Sumago é até hoje lembrado como quase herói em todo o vale da Barrinha – história que vem sendo repassada de geração a geração desde o dia em que, puxado pela correnteza, desabou pela cachoeira. Deu-se isso faz coisa de uns 70 anos, num tempo em que ainda não se entendia que caçar era coisa feia. Segundo ele contava, rolara uns 50 metros embolado nas águas se esfregando nas pedras, porém sobrescapara vivinho e ledo.
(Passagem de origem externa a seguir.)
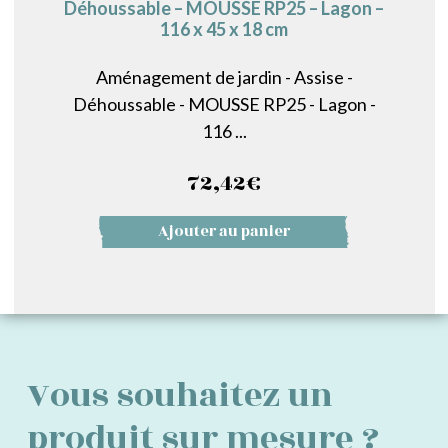
Déhoussable – MOUSSE RP25 – Lagon –
116 x 45 x 18 cm
Aménagement de jardin - Assise -
Déhoussable - MOUSSE RP25 - Lagon -
116 ...
72,42
€
Ajouter au panier
Vous souhaitez un
produit sur mesure ?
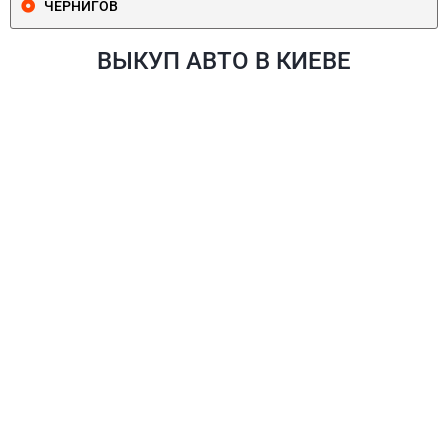
ЧЕРНИГОВ
ВЫКУП АВТО В КИЕВЕ
ПЕЧЕРСКИЙ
     Campeiro valente, zunia nos pastos, serra acima, serra abaixo, cavalgando atrás das cabras. Nos dias de folga costumava caçar: conhecia a mata como a palma da mão; pontaria firme, acertava o alvo a espichados metros da mira.

     Medroso não era, jurava que não. Além do mais aquela mata fazia tempo estava “desonçada” e outros bichos não o assustavam, nem tamanduá-bandeira.

     De onde surgira então aquela pintada? Tudo que era caçador garantia que onça havia acabado ali – a última tinha sido assada pelo Tonhão Tripeiro uns quinze anos passados. Não era possível ter sobrado filhote pra crescer e agora aparecer num de repente assim. Só podia ser assombração, queria ele imaginar. Mas não era não. A baita miou, partiu pra cima do caçador, que depois de tremendo berro se jogou mata abaixo, pulando troncos e pedras, a perversa atrás, o pavoroso miado, o vulto medonho, pega que pega…

     Sumago na afobação perdeu a espingarda, rasgou a camisa, enroscou a calça num espinhal, o fôlego a toda, se livrou nu, a onça atrás, gulosa, miando.

     Se alcançasse o rio, estaria salvo; era a sua esperança, arranhado, os pés arrebentados, serra abaixo, a onça nos calcanhares dele, cadê esse rio que não chega? Olha lá… só mais um tiquinho e pronto, a baita preparando o bote, ele enfim saltou na água… ti-bum. Salvo?

     Salvo coisa nenhuma. A malvada pulou atrás, nadava ligeiro ela, ele a sessenta braçadas por minuto, ela encostando com os dentões arreganhados, faminta, Sumago aguentando mais do que aguentava, a resistência acabando, vontade de se entregar logo à ferona, terminar de vez aquela briga doida… Seria afinal o dia da caça…

     A correnteza puxando, já bem pertinho a cachoeira. Caindo no precipício seria morte certa. Mas pouco importava, pensava ele. Melhor se esborrachar nas pedras do que virar comida de onça. Logo ele, caçador de fama. Queria tudo, menos sofrer tamanha humilhação.

     Rolaram os dois corpos pela cachoeira, Sumago e a baita. Milagre? O caçador sortudo caiu na água macia, foi ao fundo, voltou revivo. A onça? Até hoje ninguém sabe. Simplesmente sumiu. 

     O brioso rapaz espalhou a notícia – tinha tudo para com essa virar herói no vale. Pena que, por falta de testemunha, a vizinhança reagiu meio assim, meio duvidante. Ficou a fábula no ar.